In April 2011, Sony's PlayStation Network was hacked, forced to shut down for weeks, and user credit card numbers were likely stolen. Sony was hacked by either internet vigilantes affiliated with Anonymous or thieves looking to steal credit card numbers.
These instances of hacking teach us two things: hacking can do serious damage to society and it's surprisingly easy to perpetrate.
Hacking Google, for example, means gaining access to the most private information of individuals. Hacking tech companies in general means gaining key intellectual information, which is their lifeblood.
Hacking defense contractors like Lockheed Martin is a matter of national military security.
The hacking of MasterCard and Visa demonstrates the utter unpreparedness of major corporations. It shows that a group of rule-breaking enthusiasts can trump Fortune 500 companies. In the physical/real world, something like that would be unimaginable.
Corporations, governments, universities, and consumers in general aren't prepared for cyber attacks.
Many experts had predicted the rising importance of cyber security ever since it became clear that cyberspace would be an integral part of modern society.
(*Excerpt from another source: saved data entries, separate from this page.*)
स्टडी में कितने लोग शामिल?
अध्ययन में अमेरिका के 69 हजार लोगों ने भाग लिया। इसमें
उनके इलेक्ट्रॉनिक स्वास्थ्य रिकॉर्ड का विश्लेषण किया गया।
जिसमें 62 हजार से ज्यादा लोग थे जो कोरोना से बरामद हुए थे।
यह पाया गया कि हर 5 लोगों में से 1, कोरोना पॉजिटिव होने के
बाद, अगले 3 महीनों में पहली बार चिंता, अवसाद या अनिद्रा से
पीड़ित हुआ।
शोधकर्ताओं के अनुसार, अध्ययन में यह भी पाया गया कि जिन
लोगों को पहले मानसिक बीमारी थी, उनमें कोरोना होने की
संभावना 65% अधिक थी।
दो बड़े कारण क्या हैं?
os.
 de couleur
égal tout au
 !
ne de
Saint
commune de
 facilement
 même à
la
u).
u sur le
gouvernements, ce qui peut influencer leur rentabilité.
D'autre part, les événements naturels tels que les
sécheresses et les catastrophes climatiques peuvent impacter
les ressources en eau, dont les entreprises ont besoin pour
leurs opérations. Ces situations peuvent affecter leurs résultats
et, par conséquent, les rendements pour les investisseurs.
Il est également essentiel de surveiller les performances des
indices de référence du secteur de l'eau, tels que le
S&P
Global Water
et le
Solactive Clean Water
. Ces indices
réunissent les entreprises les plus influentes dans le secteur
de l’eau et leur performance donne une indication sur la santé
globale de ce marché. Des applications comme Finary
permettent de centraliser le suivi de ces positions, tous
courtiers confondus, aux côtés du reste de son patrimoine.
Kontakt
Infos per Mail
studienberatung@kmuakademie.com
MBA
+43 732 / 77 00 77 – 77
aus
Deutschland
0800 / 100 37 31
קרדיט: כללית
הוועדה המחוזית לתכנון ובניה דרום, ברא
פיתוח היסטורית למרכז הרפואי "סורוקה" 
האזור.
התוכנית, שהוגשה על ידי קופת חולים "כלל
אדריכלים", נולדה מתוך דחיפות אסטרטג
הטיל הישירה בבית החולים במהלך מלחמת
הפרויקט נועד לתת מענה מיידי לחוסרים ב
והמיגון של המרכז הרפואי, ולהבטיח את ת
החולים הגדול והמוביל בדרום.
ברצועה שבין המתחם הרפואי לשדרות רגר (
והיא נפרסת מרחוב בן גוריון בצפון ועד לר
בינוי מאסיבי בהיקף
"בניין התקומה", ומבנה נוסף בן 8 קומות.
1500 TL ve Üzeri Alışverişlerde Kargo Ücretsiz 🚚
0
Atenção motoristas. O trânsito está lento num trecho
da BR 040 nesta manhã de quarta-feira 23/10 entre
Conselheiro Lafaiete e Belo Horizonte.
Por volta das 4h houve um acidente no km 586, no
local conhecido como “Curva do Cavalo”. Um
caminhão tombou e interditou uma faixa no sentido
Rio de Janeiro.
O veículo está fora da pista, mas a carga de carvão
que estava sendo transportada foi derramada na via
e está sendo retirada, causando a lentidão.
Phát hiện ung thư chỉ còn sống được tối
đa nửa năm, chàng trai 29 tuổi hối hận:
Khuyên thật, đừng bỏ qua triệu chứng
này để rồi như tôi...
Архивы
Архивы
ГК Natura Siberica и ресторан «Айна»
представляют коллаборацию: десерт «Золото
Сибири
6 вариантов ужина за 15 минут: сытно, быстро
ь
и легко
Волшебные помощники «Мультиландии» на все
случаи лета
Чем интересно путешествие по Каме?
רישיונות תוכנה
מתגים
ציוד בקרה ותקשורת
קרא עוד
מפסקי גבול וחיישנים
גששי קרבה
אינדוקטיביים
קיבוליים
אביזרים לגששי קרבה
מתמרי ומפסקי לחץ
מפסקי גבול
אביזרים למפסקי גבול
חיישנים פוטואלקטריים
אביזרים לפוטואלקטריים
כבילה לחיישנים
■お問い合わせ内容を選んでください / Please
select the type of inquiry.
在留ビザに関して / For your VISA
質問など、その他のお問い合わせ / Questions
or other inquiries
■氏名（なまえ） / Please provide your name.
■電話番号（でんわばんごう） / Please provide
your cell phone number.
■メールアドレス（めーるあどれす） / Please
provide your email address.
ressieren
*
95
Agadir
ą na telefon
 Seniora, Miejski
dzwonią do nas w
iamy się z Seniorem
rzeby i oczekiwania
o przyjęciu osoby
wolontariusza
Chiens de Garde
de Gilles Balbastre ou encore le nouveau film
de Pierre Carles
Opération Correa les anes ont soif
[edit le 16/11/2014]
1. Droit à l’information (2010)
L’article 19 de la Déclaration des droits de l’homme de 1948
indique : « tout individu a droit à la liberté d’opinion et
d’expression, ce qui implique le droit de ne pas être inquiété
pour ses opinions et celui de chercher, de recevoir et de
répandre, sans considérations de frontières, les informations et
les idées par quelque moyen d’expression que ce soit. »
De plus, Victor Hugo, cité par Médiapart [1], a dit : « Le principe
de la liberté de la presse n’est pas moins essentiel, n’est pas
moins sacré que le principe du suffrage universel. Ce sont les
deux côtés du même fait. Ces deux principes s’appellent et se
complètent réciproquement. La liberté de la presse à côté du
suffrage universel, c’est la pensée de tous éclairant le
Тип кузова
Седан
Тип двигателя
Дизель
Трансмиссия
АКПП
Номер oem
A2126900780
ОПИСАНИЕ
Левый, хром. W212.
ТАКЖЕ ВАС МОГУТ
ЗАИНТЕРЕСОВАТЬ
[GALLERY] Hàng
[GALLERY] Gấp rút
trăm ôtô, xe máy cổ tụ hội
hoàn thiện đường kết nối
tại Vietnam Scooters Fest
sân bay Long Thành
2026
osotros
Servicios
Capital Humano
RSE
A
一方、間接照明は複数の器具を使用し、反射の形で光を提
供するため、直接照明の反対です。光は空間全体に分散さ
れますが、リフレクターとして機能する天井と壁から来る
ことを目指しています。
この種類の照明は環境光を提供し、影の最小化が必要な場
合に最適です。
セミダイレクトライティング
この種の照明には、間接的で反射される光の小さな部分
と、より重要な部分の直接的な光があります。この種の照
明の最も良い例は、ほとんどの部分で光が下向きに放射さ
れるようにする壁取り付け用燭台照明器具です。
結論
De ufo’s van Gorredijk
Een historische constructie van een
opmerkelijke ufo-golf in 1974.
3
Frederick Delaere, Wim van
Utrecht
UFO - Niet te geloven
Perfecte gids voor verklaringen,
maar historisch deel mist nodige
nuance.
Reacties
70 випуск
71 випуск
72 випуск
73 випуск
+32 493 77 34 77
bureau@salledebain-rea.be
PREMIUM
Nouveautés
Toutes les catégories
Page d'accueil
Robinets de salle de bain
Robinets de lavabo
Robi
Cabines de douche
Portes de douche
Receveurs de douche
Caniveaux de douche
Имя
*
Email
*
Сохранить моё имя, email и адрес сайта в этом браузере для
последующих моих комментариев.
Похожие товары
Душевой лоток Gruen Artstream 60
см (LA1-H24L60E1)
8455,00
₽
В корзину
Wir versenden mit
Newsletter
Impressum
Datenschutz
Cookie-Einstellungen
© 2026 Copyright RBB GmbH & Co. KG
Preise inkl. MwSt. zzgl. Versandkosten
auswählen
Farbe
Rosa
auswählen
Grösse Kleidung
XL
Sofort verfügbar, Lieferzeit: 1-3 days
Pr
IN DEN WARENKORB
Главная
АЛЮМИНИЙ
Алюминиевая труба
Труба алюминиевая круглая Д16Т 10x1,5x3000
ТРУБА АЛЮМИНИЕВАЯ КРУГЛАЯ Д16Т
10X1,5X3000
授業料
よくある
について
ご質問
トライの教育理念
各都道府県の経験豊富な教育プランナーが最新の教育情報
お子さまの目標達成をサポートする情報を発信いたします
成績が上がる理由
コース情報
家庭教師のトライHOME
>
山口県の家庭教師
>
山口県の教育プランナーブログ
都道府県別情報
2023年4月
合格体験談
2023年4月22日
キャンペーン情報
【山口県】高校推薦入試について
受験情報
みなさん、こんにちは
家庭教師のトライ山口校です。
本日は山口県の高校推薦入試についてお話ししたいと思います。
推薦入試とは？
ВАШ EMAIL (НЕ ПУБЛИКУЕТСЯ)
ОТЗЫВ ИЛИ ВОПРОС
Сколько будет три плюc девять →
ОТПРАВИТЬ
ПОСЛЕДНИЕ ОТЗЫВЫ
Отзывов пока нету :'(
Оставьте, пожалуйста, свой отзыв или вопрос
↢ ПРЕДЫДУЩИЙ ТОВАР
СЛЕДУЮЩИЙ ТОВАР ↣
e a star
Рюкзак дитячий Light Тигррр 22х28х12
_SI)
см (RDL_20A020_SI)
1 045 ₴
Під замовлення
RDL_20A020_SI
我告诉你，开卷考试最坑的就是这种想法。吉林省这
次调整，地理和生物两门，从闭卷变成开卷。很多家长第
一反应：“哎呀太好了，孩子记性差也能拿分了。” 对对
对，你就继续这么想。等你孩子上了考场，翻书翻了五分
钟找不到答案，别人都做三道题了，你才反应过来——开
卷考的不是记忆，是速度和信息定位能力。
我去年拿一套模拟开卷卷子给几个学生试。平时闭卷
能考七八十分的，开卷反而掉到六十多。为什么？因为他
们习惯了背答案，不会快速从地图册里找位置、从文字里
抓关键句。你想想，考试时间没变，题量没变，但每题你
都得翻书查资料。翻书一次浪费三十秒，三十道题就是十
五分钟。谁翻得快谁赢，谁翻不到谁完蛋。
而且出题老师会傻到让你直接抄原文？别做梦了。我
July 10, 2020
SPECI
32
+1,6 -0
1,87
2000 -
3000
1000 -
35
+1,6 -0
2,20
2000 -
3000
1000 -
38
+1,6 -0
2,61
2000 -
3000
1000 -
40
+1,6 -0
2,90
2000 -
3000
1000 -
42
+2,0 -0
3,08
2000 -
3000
Hackers, however, haven't really done too much damage until the last two years because criminals and other rule-breakers (e.g. unscrupulous government agencies) didn't seriously incorporate cyber attacks into their repertoire.
Now, they have and are finally giving hacking the organizational backing it needs to do some serious damage. In other words, hacking has changed from being a crime perpetrated by loose-organized operators for petty gains to an operation backed by major crime syndicates and other powerful organizations for more nefarious and impactful purposes.
Society at large, therefore, needs to beef up its cyber security. It needs to resemble the robustness of security in the physical world.
The US, for example, has a network of police force at every single municipality and state to deal with local criminal threats. On the national level, it has the FBI and a standing army.
As cyber crimes have moved to the major leagues, cyber security needs to do the same.